We went on to discuss the necessity of legal expenses in the administration of trusts and concluded that the payment of attorneys' fees in itself does not determine the existence of an attorney-client relationship between the beneficiaries and the attorney for the trustee.   Instead, we ruled that the contractual intent and conduct of the parties are critical to the formulation of such relationship.  (172 Cal.App.3d at p. 285, 218 Cal.Rptr. 205.)

The fact that the Trust was charged with O'Melveny's fees is not sufficient, by itself, to overcome the showing that the documents at issue were generated in giving advice to Wells Fargo about its potential liability rather than in administration of the Trust.   The better practice would have been to not charge the Trust for these fees, but the fact that it was charged and paid the fees is not determinative.

We turn to the other arguments made by real parties to support their position that the attorney-client privilege does not apply.   We find little merit in these contentions.

B. Anticipation of Litigation

Real parties argue that most of the contested documents do not come within the attorney-client privilege because they were not prepared in anticipation of litigation.   They contend that Wells Fargo had no reason to anticipate litigation until February 1, 1995, when Ms. Boltwood notified the bank that she objected to its handling of the Trust.   Actual litigation did not commence until April 3, 1995.

 The argument is specious.   It is the rule in California that “under the Evidence Code, the attorney-client privilege applies to confidential communications within the scope of the attorney-client relationship even if the communication does not relate to pending litigation;  the privilege applies not only to communications made in anticipation of litigation, but also to legal advice when no litigation is threatened.  [Citations.]”  (Roberts v. City of Palmdale, supra, 5 Cal.4th at p. 371, 20 Cal.Rptr.2d 330, 853 P.2d 496, emphasis added.)
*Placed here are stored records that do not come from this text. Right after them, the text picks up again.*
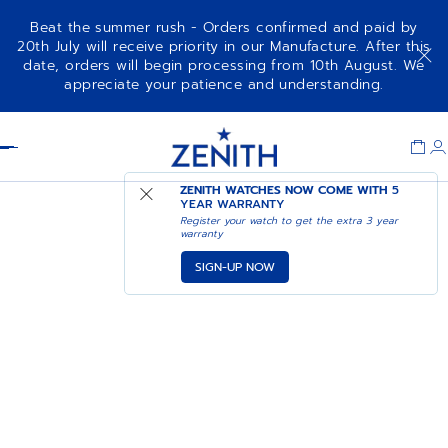
Beat the summer rush - Orders confirmed and paid by
20th July will receive priority in our Manufacture. After this
date, orders will begin processing from 10th August. We
appreciate your patience and understanding.
Item
1
Header
of
1
ZENITH WATCHES NOW COME WITH
5
YEAR WARRANTY
Register your watch to get the extra 3 year
warranty
SIGN-UP NOW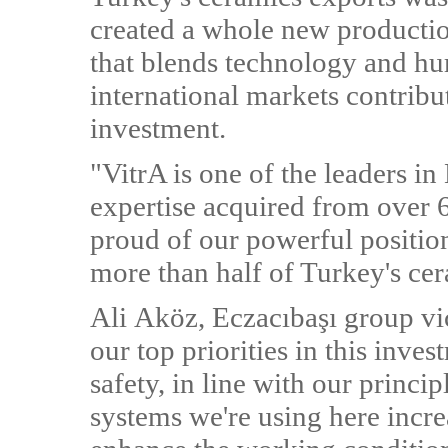
created a whole new production
that blends technology and hu
international markets contribu
investment.
"VitrA is one of the leaders in
expertise acquired from over 6
proud of our powerful position
more than half of Turkey's ce
Ali Aköz, Eczacıbaşı group vi
our top priorities in this inv
safety, in line with our princip
systems we're using here incre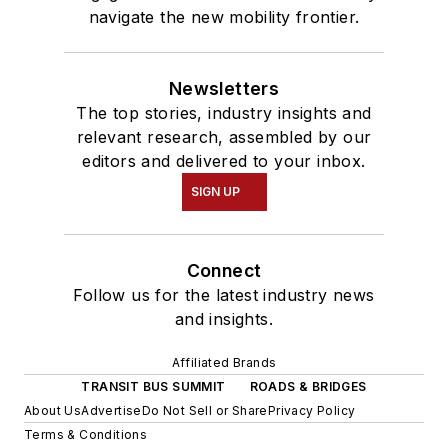
navigate the new mobility frontier.
Newsletters
The top stories, industry insights and
relevant research, assembled by our
editors and delivered to your inbox.
SIGN UP
Connect
Follow us for the latest industry news
and insights.
Affiliated Brands
TRANSIT BUS SUMMIT
ROADS & BRIDGES
About Us
Advertise
Do Not Sell or Share
Privacy Policy
Terms & Conditions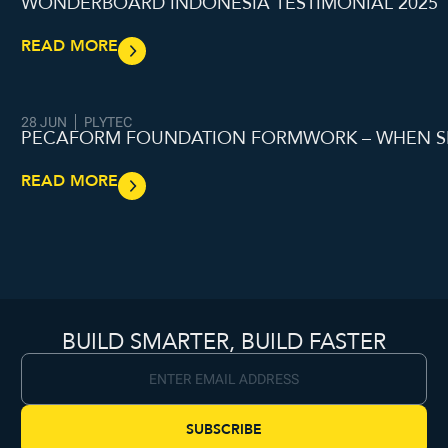
WONDERBOARD INDONESIA TESTIMONIAL 2025
READ MORE
28 JUN
PLYTEC
PECAFORM FOUNDATION FORMWORK – WHEN S
READ MORE
BUILD SMARTER, BUILD FASTER
SUBSCRIBE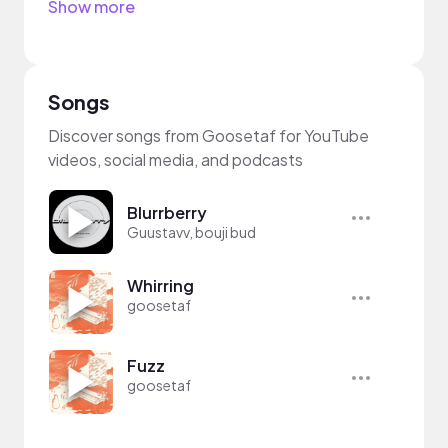
Show more
Songs
Discover songs from Goosetaf for YouTube
videos, social media, and podcasts
Blurrberry
Guustavv, bouji bud
Whirring
goosetaf
Fuzz
goosetaf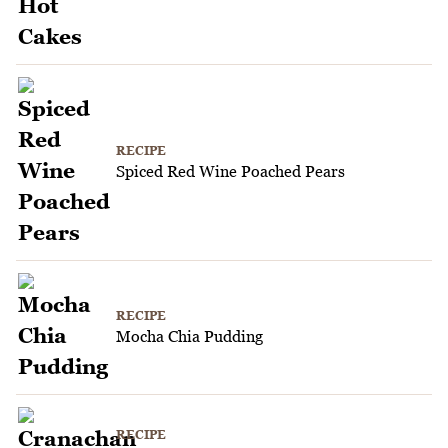
RECIPE
Spiced Red Wine Poached Pears
RECIPE
Mocha Chia Pudding
RECIPE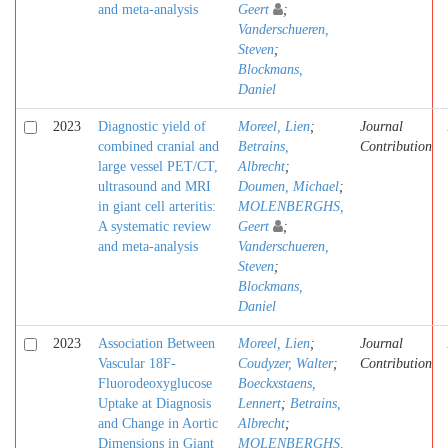
and meta-analysis
Geert
;
Vanderschueren,
Steven
;
Blockmans,
Daniel
2023
Diagnostic yield of
Moreel, Lien
;
Journal
combined cranial and
Betrains,
Contribution
large vessel PET/CT,
Albrecht
;
ultrasound and MRI
Doumen, Michael
;
in giant cell arteritis:
MOLENBERGHS,
A systematic review
Geert
;
and meta-analysis
Vanderschueren,
Steven
;
Blockmans,
Daniel
2023
Association Between
Moreel, Lien
;
Journal
Vascular 18F-
Coudyzer, Walter
;
Contribution
Fluorodeoxyglucose
Boeckxstaens,
Uptake at Diagnosis
Lennert
;
Betrains,
and Change in Aortic
Albrecht
;
Dimensions in Giant
MOLENBERGHS,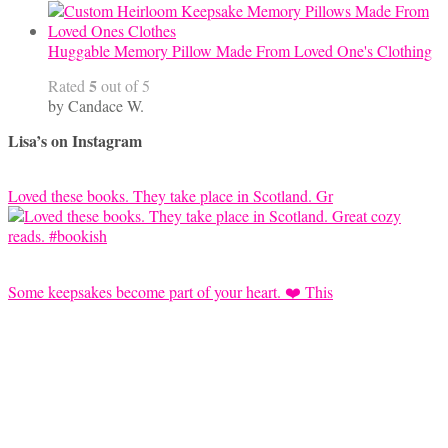
Huggable Memory Pillow Made From Loved One's Clothing
5
Rated
out of 5
by Candace W.
Lisa’s on Instagram
Loved these books. They take place in Scotland. Gr
Some keepsakes become part of your heart. ❤️ This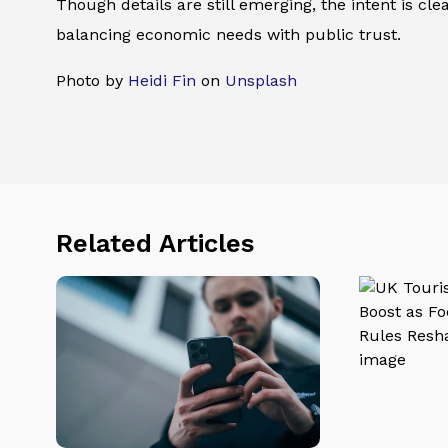
Though details are still emerging, the intent is cl
balancing economic needs with public trust.
Photo by
Heidi Fin
on
Unsplash
Related Articles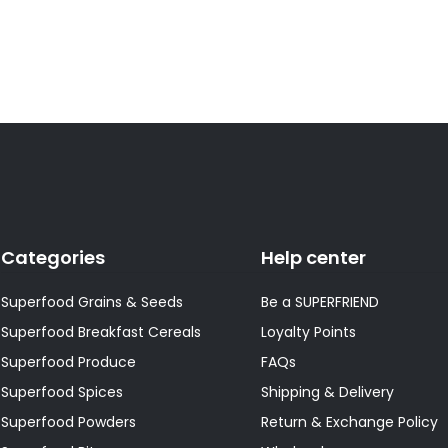
Categories
Help center
Superfood Grains & Seeds
Be a SUPERFRIEND
Superfood Breakfast Cereals
Loyalty Points
Superfood Produce
FAQs
Superfood Spices
Shipping & Delivery
Superfood Powders
Return & Exchange Policy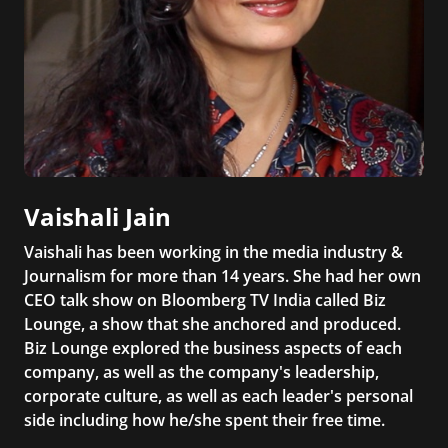
Vaishali Jain
Vaishali has been working in the media industry &
Journalism for more than 14 years. She had her own
CEO talk show on Bloomberg TV India called Biz
Lounge, a show that she anchored and produced.
Biz Lounge explored the business aspects of each
company, as well as the company's leadership,
corporate culture, as well as each leader's personal
side including how he/she spent their free time.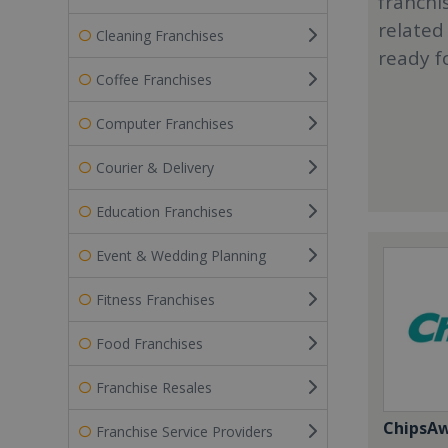
franchi
related
Cleaning Franchises
ready f
Coffee Franchises
Computer Franchises
Courier & Delivery
Education Franchises
Event & Wedding Planning
Fitness Franchises
Food Franchises
Franchise Resales
ChipsA
Franchise Service Providers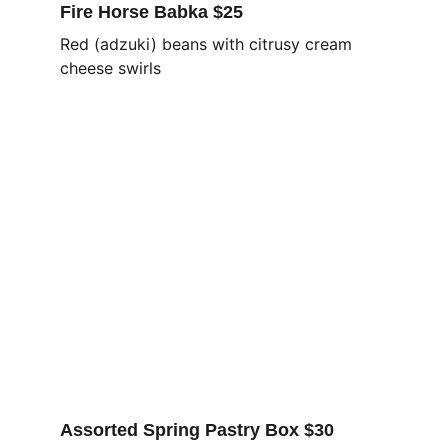
Fire Horse Babka $25
Red (adzuki) beans with citrusy cream 
cheese swirls
Assorted Spring Pastry Box $30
Real parties support their argument with two cases from other jurisdictions.   These decisions, In re Grand Jury Investigation (Sturgis) (E.D.Pa.1976) 412 F.Supp. 943 and Linde Thomson Langworthy Kohn & Van Dyke, P.C. v. RTC (D.C.Cir.1993) 5 F.3d 1508, each applies the Federal Rules of Evidence and therefore is of little use in our analysis.   Moreover, Sturgis involved the work product doctrine, rather than the attorney-client privilege.  (412 F.Supp. at p. 948.)

In their return, real parties cite Linde Thomson for the proposition that “a litigant must demonstrate that the documents were created with a specific claim supported by concrete facts which would likely lead to litigation in mind.”   Actually, in that case, the District of Columbia Circuit did not reach the issue for which real parties cite the case.   The court observed that the federal attorney-client privilege protects communications made for “ ‘the purpose of obtaining legal advice from the lawyer,’ ․” (Linde Thomson Langworthy Kohn & Van Dyke, P.C. v. RTC, supra, 5 F.3d at p. 1515), and it went on to say that an insured's communications with an insurer “for the express purpose of seeking legal advice with respect to a concrete claim, or for the purpose of aiding an insurer-provided attorney in preparing a specific legal case,” are within the attorney-client privilege.  (Ibid.) But the court did not say a “specific legal case” must exist in order for the privilege to apply.

C. Joint Client

Real parties also argue that the attorney-client privilege does not apply because trust beneficiaries are joint clients of counsel to the trustees.   They cite Moeller, supra, to support this contention.   As we have indicated, since the Supreme Court granted review in Moeller, it may not be cited.   Moreover, we note that there was no discussion of the joint client exception to the attorney-client privilege in that case.

The same argument has been rejected by California courts.   We rejected it in Lasky, Haas, Cohler & Munter v. Superior Court, supra, 172 Cal.App.3d at pp. 278, 282–285, 218 Cal.Rptr. 205 [“while the beneficiaries are owed a duty of care by the trustee and the trustee's counsel, this duty, and the consequent potential civil liability, does not render the beneficiaries joint clients of the trustee's attorneys.”]   Recently, in Fletcher v. Superior Court (1996) 44 Cal.App.4th 773, 52 Cal.Rptr.2d 65, the court took the same position:  “The attorney for the trustee of a trust is not, by virtue of this relationship, also the attorney for the beneficiaries of the trust.   The attorney represents only the trustee.”  (Id. at p. 777, 52 Cal.Rptr.2d 65.)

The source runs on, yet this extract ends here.